Bryan Harvey became the Angels' career save leader last season and signed a new contract for $1.04 million. It might look small next to Finley's deal or the $3.25 million Langston will earn in 1991, but Harvey isn't complaining.
While Harvey was struggling to overcome a stretch of wildness early last season, Mark Eichhorn filled the closer's role admirably. But opponents soon figured out his sidearm delivery, and he failed to record a save after June 19. If he's effective, he could be used as a setup man for Harvey.

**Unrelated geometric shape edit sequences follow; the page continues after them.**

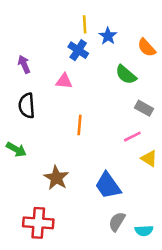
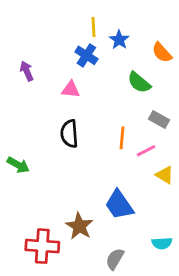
black semicircle: (27, 106) -> (69, 134), moved
orange line: (80, 125) -> (122, 138), moved
brown star: (56, 178) -> (79, 226), moved
gray semicircle: (117, 222) -> (115, 259), moved
cyan semicircle: (144, 231) -> (162, 243), moved

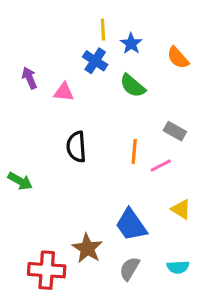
green semicircle: (139, 82) -> (133, 86), moved
pink triangle: (71, 90) -> (64, 92), moved
yellow triangle: (165, 175) -> (181, 209), moved
gray semicircle: (115, 259) -> (130, 269), moved

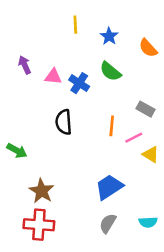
yellow line: (103, 30) -> (75, 25), moved
blue cross: (95, 61) -> (79, 83), moved
yellow triangle: (181, 209) -> (151, 155), moved
blue trapezoid: (131, 225) -> (109, 187), turned 92
brown star: (87, 248) -> (42, 191), moved

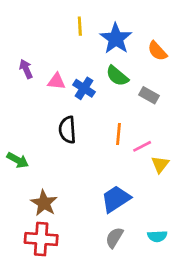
blue star: (109, 36) -> (116, 39), size x1.6
gray rectangle: (145, 109) -> (149, 95), moved
yellow triangle: (151, 155) -> (160, 164), turned 36

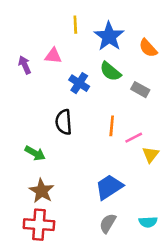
pink triangle: (56, 81) -> (53, 56), moved
green arrow: (18, 160) -> (35, 153), moved

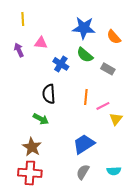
yellow line: (75, 25) -> (23, 19), moved
blue star: (109, 36) -> (84, 28), turned -30
green arrow: (35, 153) -> (41, 119), moved

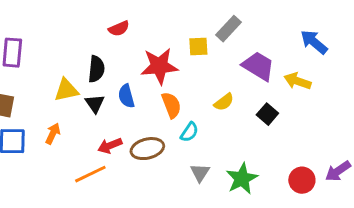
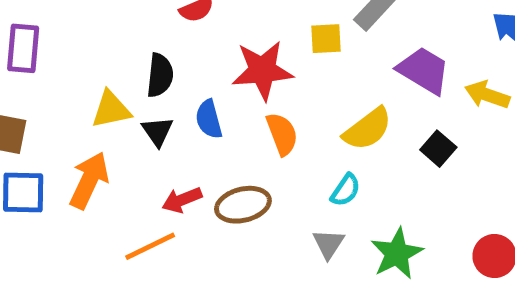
yellow semicircle: (224, 102) -> (368, 129), size x1.5
cyan semicircle: (189, 132) -> (346, 190), moved
orange arrow: (53, 134) -> (89, 180), size x1.6

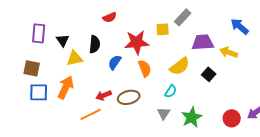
purple trapezoid: (424, 70) -> (203, 42), turned -35
blue semicircle: (209, 119) -> (115, 62), turned 49
black triangle: (157, 131) -> (63, 40), moved

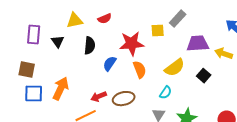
yellow triangle: (75, 58) -> (75, 21), moved

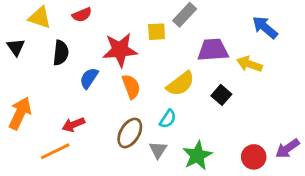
yellow triangle: (75, 21) -> (40, 18), turned 30
brown ellipse: (124, 99) -> (130, 133), moved, turned -45

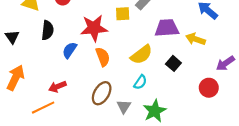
black triangle: (16, 47) -> (12, 37), moved
cyan semicircle: (168, 119) -> (140, 82), moved
purple arrow: (287, 148) -> (225, 63), moved
red circle: (254, 157) -> (209, 88), moved

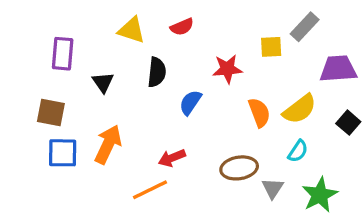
red star: (94, 28) -> (227, 69), size x0.7
orange semicircle: (103, 57) -> (259, 112), moved
brown ellipse: (102, 93) -> (239, 168), turned 50

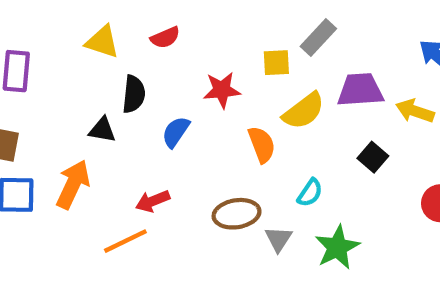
black triangle: (103, 82) -> (102, 130), moved, turned -45
yellow semicircle: (300, 109) -> (304, 111), moved

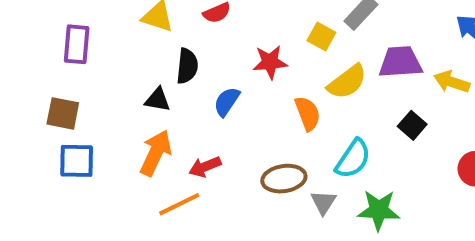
yellow square: (276, 63) -> (321, 36), turned 32
orange arrow: (73, 184) -> (156, 153), moved
cyan semicircle: (310, 193) -> (353, 159), size x1.5
green star: (337, 247) -> (379, 210), turned 30

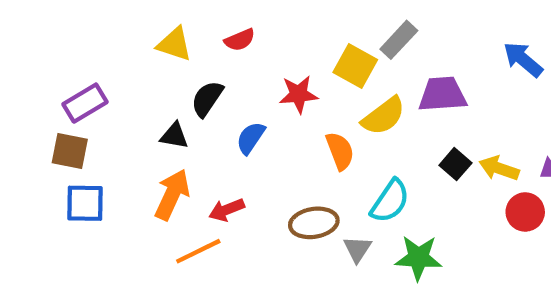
yellow square: (321, 36) -> (355, 66), size x1.4
purple rectangle: (77, 44) -> (85, 103), moved, turned 54
black semicircle: (187, 66) -> (207, 99), turned -152
yellow arrow: (452, 82) -> (499, 168), moved

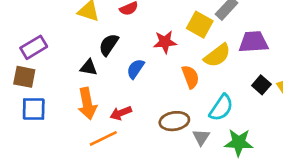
orange arrow: (172, 195) -> (87, 104), turned 144

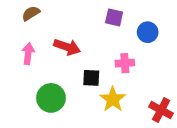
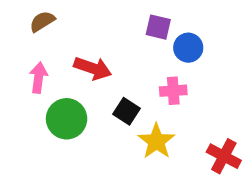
blue circle: (148, 32) -> (188, 48), moved
black square: (91, 78) -> (126, 111), turned 30
green circle: (51, 98) -> (67, 119), moved

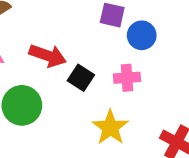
black square: (126, 111) -> (81, 78), moved

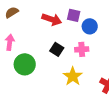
red arrow: (48, 56) -> (52, 19), moved

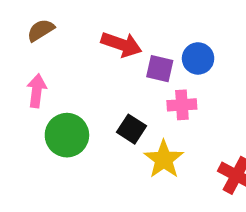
purple square: (74, 15) -> (160, 69), moved
black square: (57, 49) -> (131, 129), moved

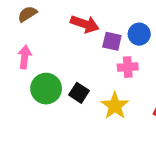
black square: (131, 129) -> (79, 93), moved

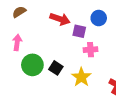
blue circle: (139, 34) -> (99, 18), moved

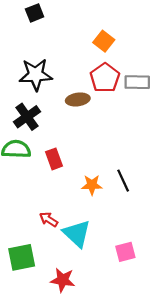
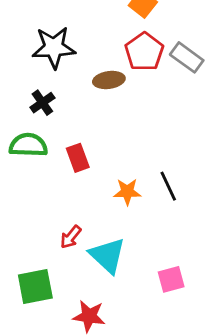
gray rectangle: (137, 82) -> (187, 57), turned 35
black cross: (27, 117) -> (42, 103), size x0.7
red arrow: (49, 219) -> (71, 237), turned -84

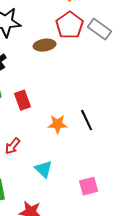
red arrow: (71, 237) -> (13, 146), moved
cyan triangle: (107, 255) -> (44, 169), size x0.7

McClure missed most of last season because of tendinitis in his left elbow, but he is expected to resume his role of facing a batter or two in key situations.
Lance Parrish will again do most of the catching, but the backup spot could be troublesome. Staying healthy in 1990 helped Parrish enjoy his best season since '85, as he hit .268 with 24 home runs and 70 runs batted in. He also threw out 55 of 117 base stealers, among the best percentages in the American League.
John Orton began last season with the Angels but was optioned to Edmonton on July 1 after hitting only .171. He hit .241 in 50 games with the Trappers. To win the backup job, he would have to prove he can hit major league pitching.
The result of an arbitration hearing for Angel third baseman Jack Howell, held Thursday in Chicago before arbitrator Anthony Sinicropi, is expected to be announced today.
Howell, who hit .228 last season, requested $835,000 this season. The Angels offered $652,500, Howell's 1990 salary. Howell appeared to become expendable after the signing of free agent Gary Gaetti, but the departure of Chili Davis could leave Howell as the backup in left field and at third base. Howell played left field on a regular basis in 1987.
The Angels avoided arbitration hearings with seven other players this winter and underwent the process previously with first baseman Wally Joyner. The Angels lost that case when Joyner was awarded a 1991 salary of $2.1 million.